I am the real superwoman! ❤ The other day I said I will read my bible daily live for one or two months whether any join me or not. I 100% meant that. years ago I use to beg people to read the bible with me. I wanted someone to read the bible with me. For half a second I had it, then when I got use to it. it was not there anymore. I started to see my whole life when I needed people the most I ended up all alone and thank God for this because it is what lead me to call on Jesus. I am to the point in my life. I don't care if any are with me. I don't care who joins me. I will get it done!

I am losing weight and because of such i joined a few fitness groups. and even in fitness as the same many say about churches. they say get yourself an accountability partner. and this was my reply. and it applies to both the churches and the fitness.

Thank you for the words and i think they are true but sometimes in life if you want things bad enough you just have to do it whether or not you have an accountability partner. what happens if you get use to support then for whatever reason it is gone? will you quit when nobody is around to support you? I am taking my exercising the same way I have my whole life. most of the times when I needed people the most they weren't there. and when I did try and reach out as soon as i got comfortable with the help. it disappeared. I now realize I am the only true one to myself so whether any is with me or not I won''t stop! My mind is made up!

Accountability partners can be a good thing,, but what happens if they aren't there, will you quit because you don't have help anymore? Do you only read your bible when others are around? I myself don't need or want an accountability partner. I will get it done and if any want to join me lets do it! Other then that you can eat my dust, because with or without you I will get it done! My mentality! and truth be told thank you Jesus for all them times men and women stranded me! it made me so strong I truly don't need anyone! I am thankful for every person God places in my life, but with or without you I will continue and that is just truth! My strength is not in people it comes from Jesus and what God gives no man takes away! and that is truth! have a blessed day! #RandomThought and how i feel! Shalom dear ones!

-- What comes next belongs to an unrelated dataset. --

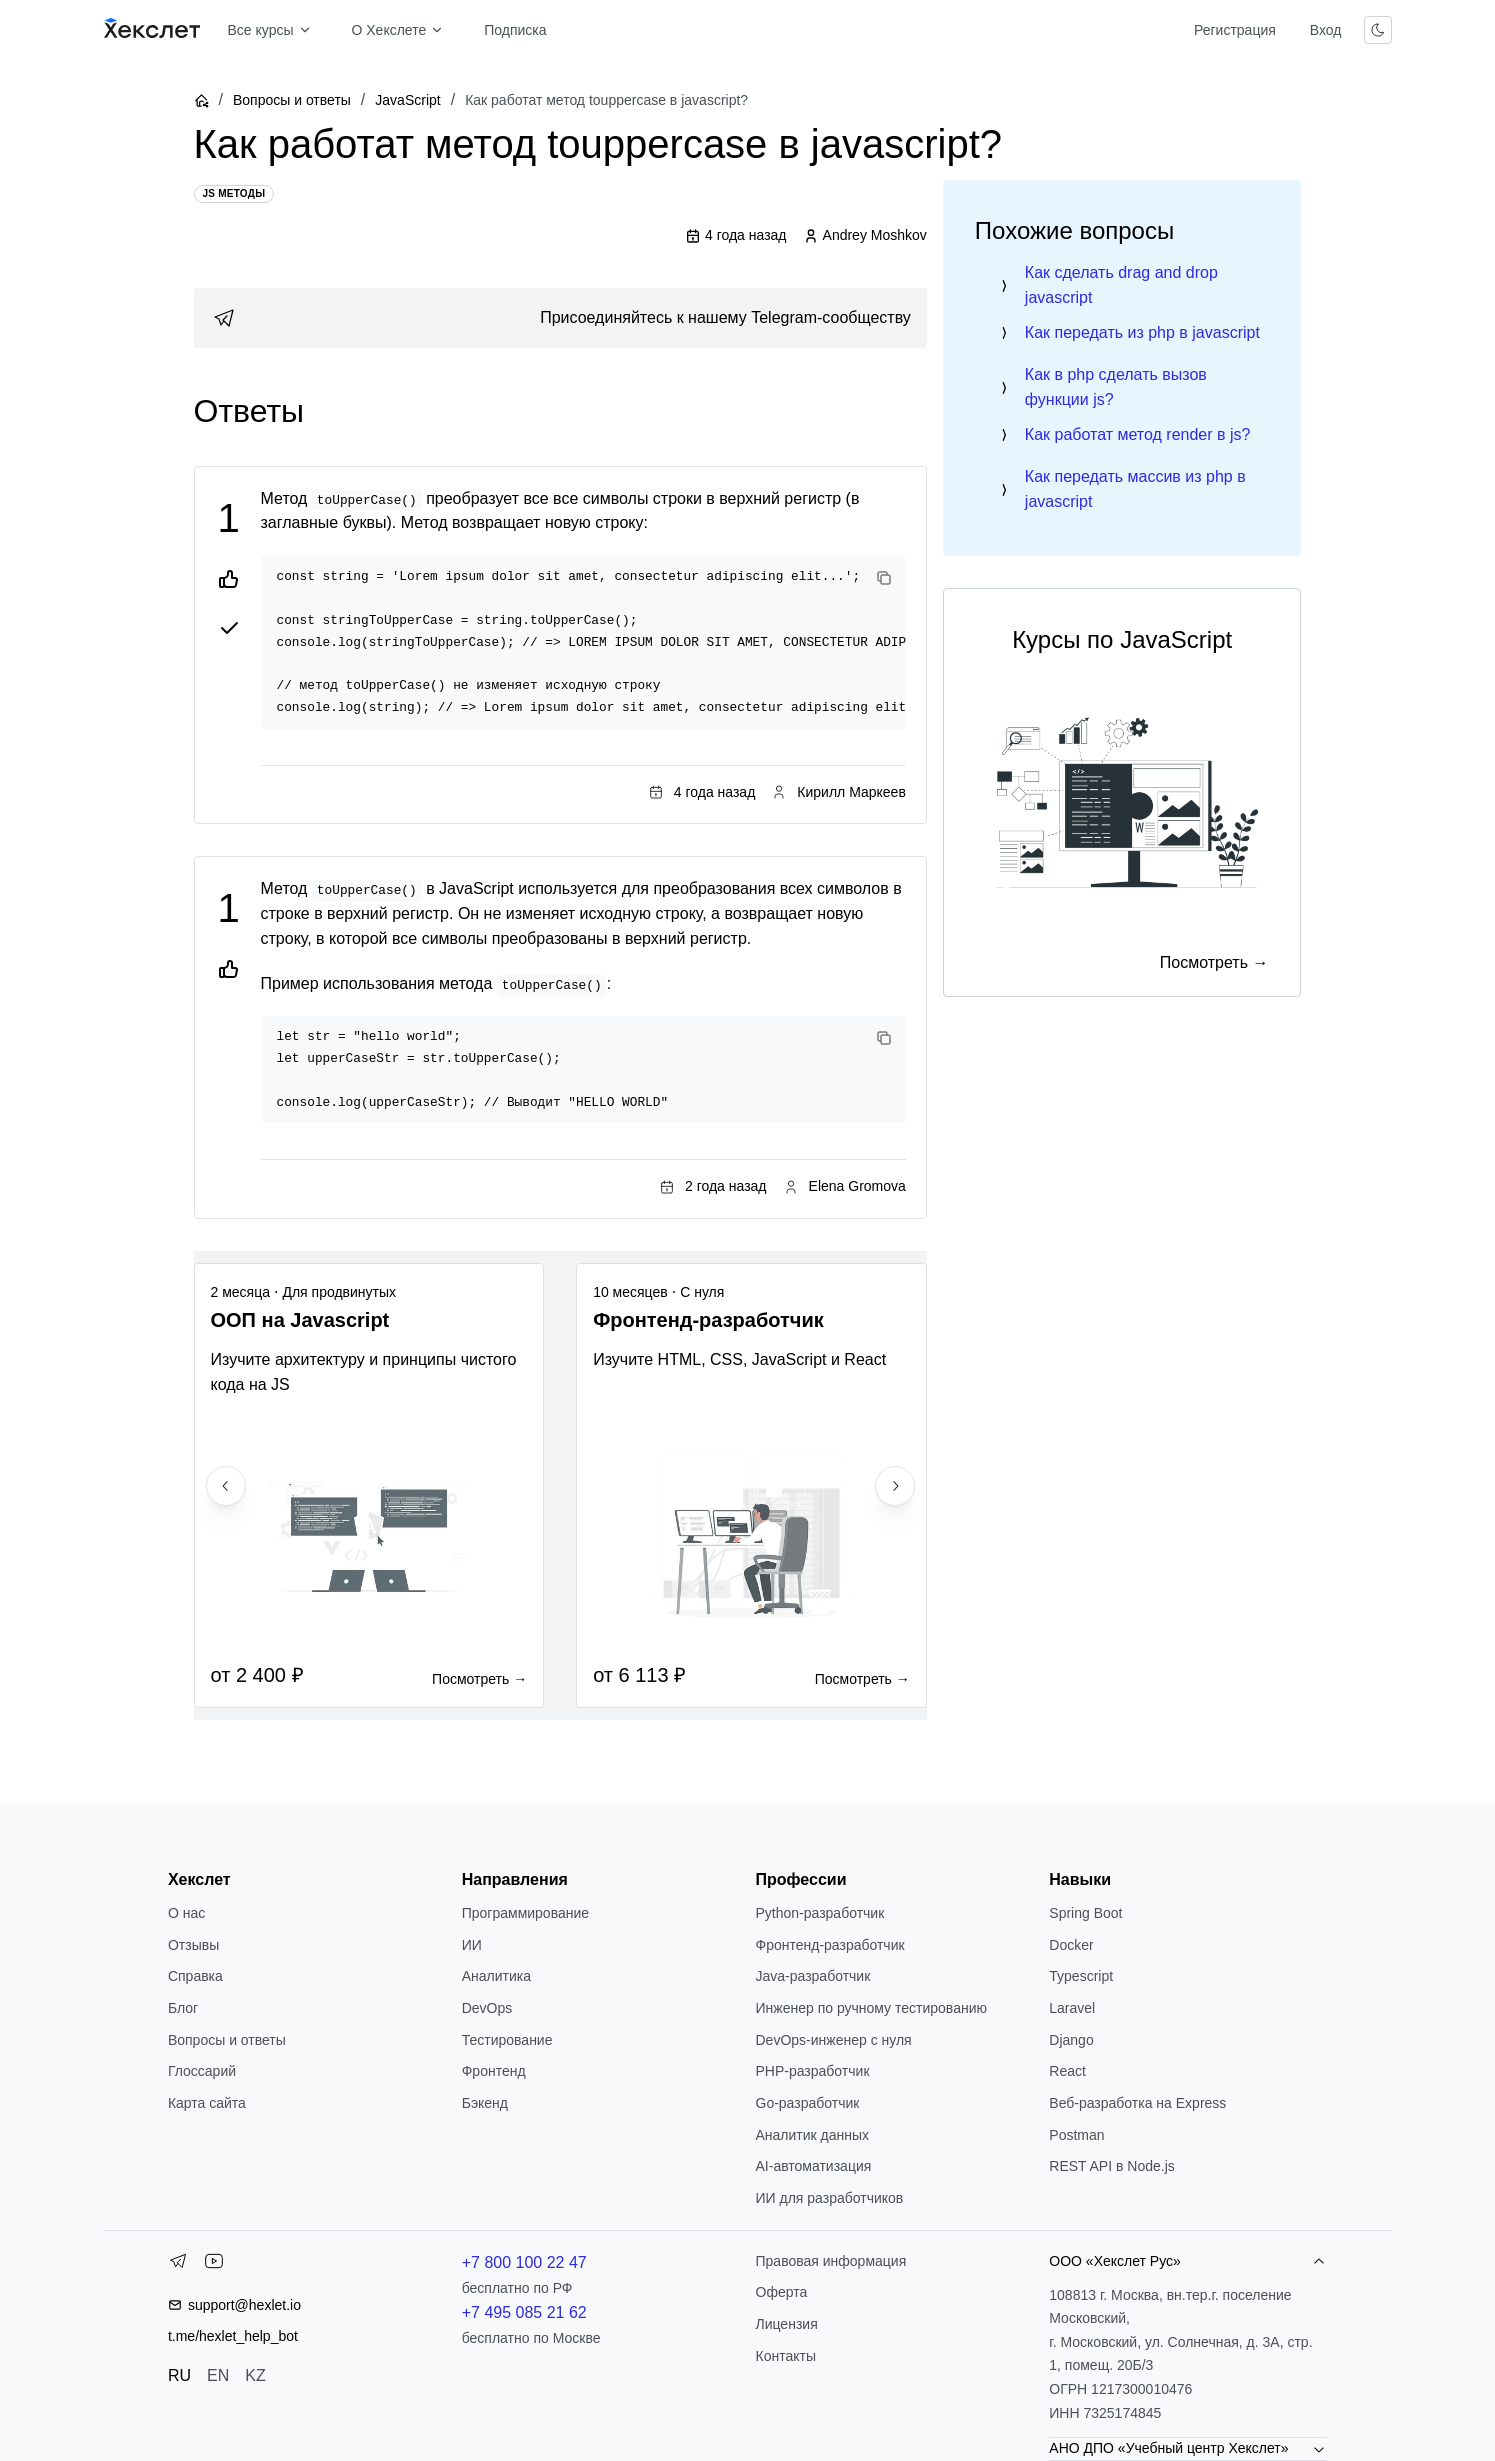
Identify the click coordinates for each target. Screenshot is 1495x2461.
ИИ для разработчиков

Rewards with no work..Huh?

Most of my life I was fit. I was active. I got depressed I gained over 100 pounds. i was morbidly obese. I lost it all through diet and exercise. I kept it off for almost 6 years. then I got tired. i said this doesn’t have to be a lifestyle my whole life does it? So I stopped. Over about a year and a half I put on 60 pounds. I started in 2017 around October to diet and exercise again. by march 2018 I only had about 20 more pounds to lose and I was back to my weight before I stopped exercising! yay!
 
But then I almost died. and it took me almost 2 months to heal. and I couldn’t exercise. and when I could i just lost my motivation. well again about October in 2018 I started back up exercising and as long as I live I now understand this must be a lifestyle I maintain my whole life.
 
I fully confess this time I do not know my weight. i don’t want to. i just told my self I will exercise religiously and eat right and in four months or so i will weigh my self. I am not thinking about numbers because I know as long as I do it, I will lose it. i say this because one day I will share all the updates and progress but until then i just write this as part of my testimony.
 
Life is hard. if you quit you won’t see change. i never believed in a diet pill. you want to lose weight, EXERCISE! Diets take months to see change and the minute you stop only takes a second to gain it back. the only true life style change is to do that. Change your eating habits. make time for exercise. and much the same way we lose weight, that same mentally needs to be in our walk with God. if you sit with God daily you will see results beloved. anyways I am a firm believer in that! have a blessed day beloveds!
 
we all want riches without working. weight lost without exercising. blessings from God without repenting and honestly that kind of thinking is insanity. I am just keeping it real. i pray this message give people something to consider. if you are tired of your life. change the things you are doing beloveds and that is my advice. I pray it blesses someone today in Jesus name Amen! Shalom dear ones!